● YOUR GOAL
Return verbatim the line containing "Zapamätať si ma" together with all lines that follow it in the records, and no other material.

***

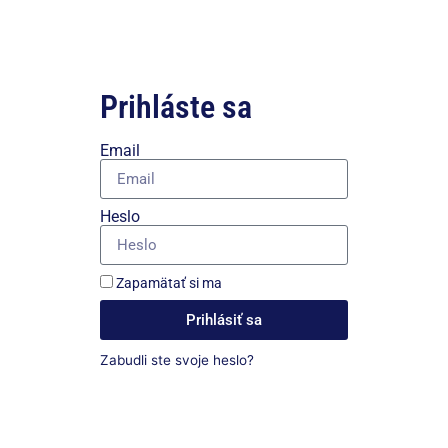
Prihláste sa
Email
Heslo
Zapamätať si ma
Prihlásiť sa
Zabudli ste svoje heslo?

***

● RESPONSE TO THIS EXERCISE
Zapamätať si ma
Prihlásiť sa
Zabudli ste svoje heslo?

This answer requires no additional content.